▶ **To do**
Retype only the lines from the top of the records to the line with "Stay in the know with Finance Khabar!", including that line but none of the pictures.

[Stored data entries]
* * *

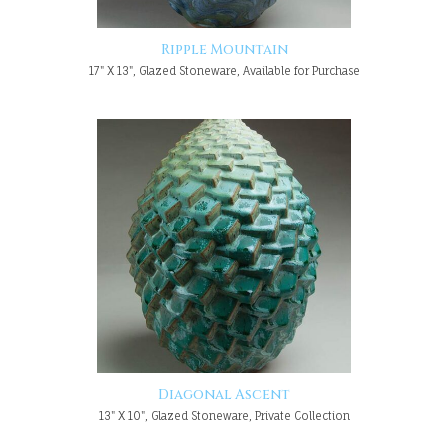
Ripple Mountain
17" X 13", Glazed Stoneware, Available for Purchase
Diagonal Ascent
13" X 10", Glazed Stoneware, Private Collection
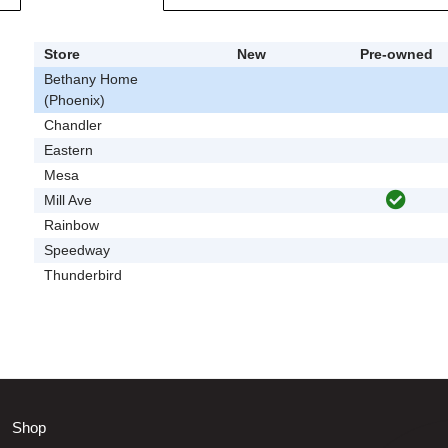
Store
New
Pre-owned
Bethany Home
(Phoenix)
Chandler
Eastern
Mesa
Mill Ave
Rainbow
Speedway
Thunderbird
Shop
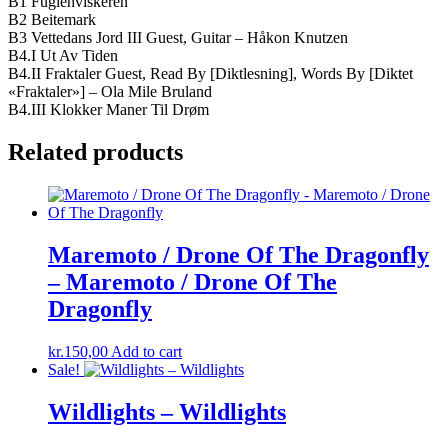
B1 Fuglehviskeren
B2 Beitemark
B3 Vettedans Jord III Guest, Guitar – Håkon Knutzen
B4.I Ut Av Tiden
B4.II Fraktaler Guest, Read By [Diktlesning], Words By [Diktet
«Fraktaler»] – Ola Mile Bruland
B4.III Klokker Maner Til Drøm
Related products
Maremoto / Drone Of The Dragonfly
– Maremoto / Drone Of The
Dragonfly
kr.
150,00
Add to cart
Sale!
Wildlights – Wildlights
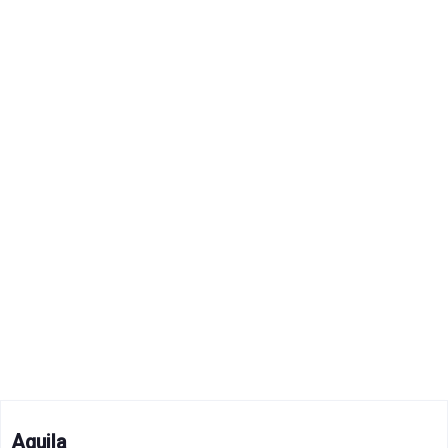
Aquila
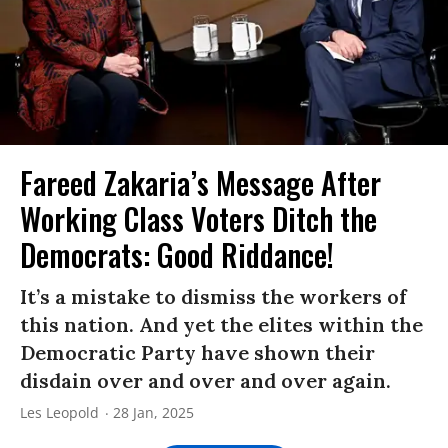
Fareed Zakaria’s Message After
Working Class Voters Ditch the
Democrats: Good Riddance!
It’s a mistake to dismiss the workers of
this nation. And yet the elites within the
Democratic Party have shown their
disdain over and over and over again.
Les Leopold
28 Jan, 2025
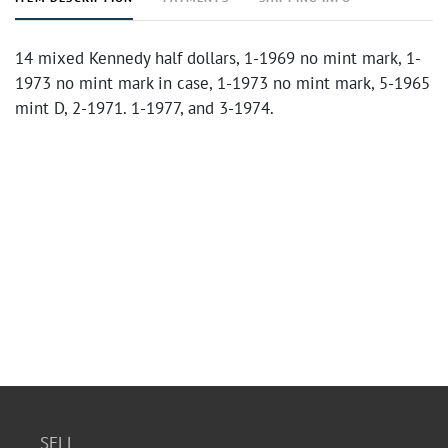
14 mixed Kennedy half dollars, 1-1969 no mint mark, 1-
1973 no mint mark in case, 1-1973 no mint mark, 5-1965
mint D, 2-1971. 1-1977, and 3-1974.
SELL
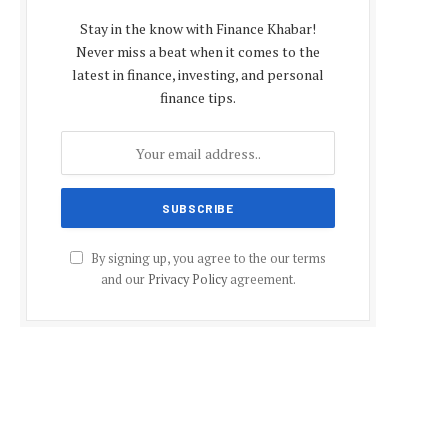
Stay in the know with Finance Khabar!
Never miss a beat when it comes to the
latest in finance, investing, and personal
finance tips.
By signing up, you agree to the our terms
and our
Privacy Policy
agreement.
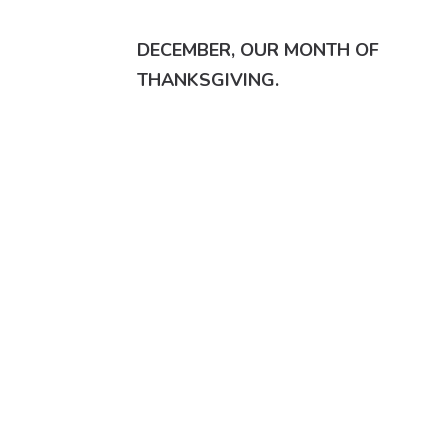
DECEMBER, OUR MONTH OF
THANKSGIVING.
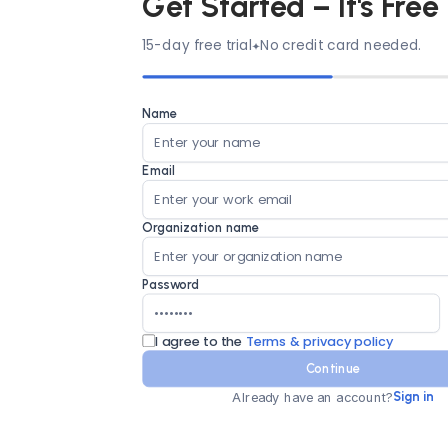
Get Started – It's Free
15-day free trial
No credit card needed.
Name
Email
Organization name
Password
I agree to the
Terms & privacy policy
Continue
Already have an account?
Sign in
Country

* * *

▶ **Solved exercise**
Ripple Mountain
17" X 13", Glazed Stoneware, Available for Purchase
Diagonal Ascent
13" X 10", Glazed Stoneware, Private Collection
Store
New
Pre-owned
Bethany Home
(Phoenix)
Chandler
Eastern
Mesa
Mill Ave
Rainbow
Speedway
Thunderbird
Shop
B1 Fuglehviskeren
B2 Beitemark
B3 Vettedans Jord III Guest, Guitar – Håkon Knutzen
B4.I Ut Av Tiden
B4.II Fraktaler Guest, Read By [Diktlesning], Words By [Diktet
«Fraktaler»] – Ola Mile Bruland
B4.III Klokker Maner Til Drøm
Related products
Maremoto / Drone Of The Dragonfly
– Maremoto / Drone Of The
Dragonfly
kr.
150,00
Add to cart
Sale!
Wildlights – Wildlights
Aquila
Fareed Zakaria’s Message After
Working Class Voters Ditch the
Democrats: Good Riddance!
It’s a mistake to dismiss the workers of
this nation. And yet the elites within the
Democratic Party have shown their
disdain over and over and over again.
Les Leopold
28 Jan, 2025
14 mixed Kennedy half dollars, 1-1969 no mint mark, 1-
1973 no mint mark in case, 1-1973 no mint mark, 5-1965
mint D, 2-1971. 1-1977, and 3-1974.
SELL
Stay in the know with Finance Khabar!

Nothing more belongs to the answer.